5. **Spellcheck/Grammar Check**: We assessed the model's performance in identifying and correcting grammar and spelling errors in text samples across different languages and contexts.

## Findings
### Strengths
- **Translation Accuracy**: GPT-3.5 Turbo reliably translated text between languages, maintaining semantic accuracy and adjusting for formal and informal speech.
  
- **Multilingual Support**: It successfully identified various languages and provided accurate translations into English and Korean, demonstrating robust multilingual capabilities.

- **Tone Adaptation**: The model effectively transformed casual language into formal business communication, suitable for professional correspondence.

- **Data Format Conversion**: It adeptly converted Python dictionaries into well-structured HTML tables, demonstrating its versatility in data manipulation tasks.

- **Grammar and Spellcheck**: GPT-3.5 Turbo accurately identified and corrected grammar and spelling errors across different contexts, enhancing text clarity and coherence.

### Limitations
- **Ambiguity Handling**: In some cases, the model struggled with ambiguous prompts, leading to unexpected or incorrect responses, especially in complex formatting tasks.

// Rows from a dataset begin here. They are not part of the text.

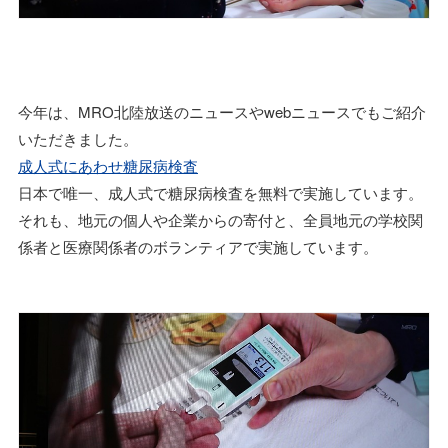
今年は、MRO北陸放送のニュースやwebニュースでもご紹介
いただきました。
成人式にあわせ糖尿病検査
日本で唯一、成人式で糖尿病検査を無料で実施しています。
それも、地元の個人や企業からの寄付と、全員地元の学校関
係者と医療関係者のボランティアで実施しています。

- **Contextual Understanding**: While generally accurate, the model occasionally misinterpreted context-specific nuances, requiring careful validation of outputs in sensitive applications.

## Conclusion
OpenAI's GPT-3.5 Turbo proves to be a powerful tool for text transformation tasks, offering robust capabilities in translation, tone adjustment, format conversion, and proofreading. Its ability to handle multilingual support and structural data transformations makes it particularly valuable for diverse applications across industries. However, careful consideration of task complexity and validation of outputs are essential to mitigate potential errors. Overall, GPT-3.5 Turbo represents a significant advancement in natural language processing, empowering users with sophisticated text transformation abilities for various practical uses.

# **What have I learned:**

Through experimentation with OpenAI's GPT-3.5 Turbo model for text transformation tasks, several key insights were gained:

1. **Versatility**: GPT-3.5 Turbo demonstrates remarkable versatility across diverse text transformation tasks, including translation, tone adjustment, format conversion, and spellcheck/grammar correction.

2. **Accuracy in Translation**: The model excels in accurately translating text between languages, maintaining semantic integrity and adjusting for formal or informal language nuances.

3. **Multilingual Capabilities**: It effectively handles multilingual scenarios, identifying languages and providing accurate translations into target languages like English and Korean.

4. **Adaptability in Tone**: GPT-3.5 Turbo can adapt the tone of text, transforming casual language into formal formats suitable for professional communication.

5. **Data Manipulation**: It showcases strong capabilities in manipulating data structures, such as converting Python dictionaries into structured HTML tables.

6. **Grammar and Spellcheck**: The model reliably identifies and corrects grammar and spelling errors, enhancing text clarity and coherence across different languages and contexts.

7. **Limitations**: Challenges include occasional misinterpretation of ambiguous prompts and nuances in context-specific applications, requiring careful validation of outputs.

Overall, GPT-3.5 Turbo proves to be a powerful tool for enhancing text quality and transforming content across various applications, underscoring its utility in natural language processing tasks.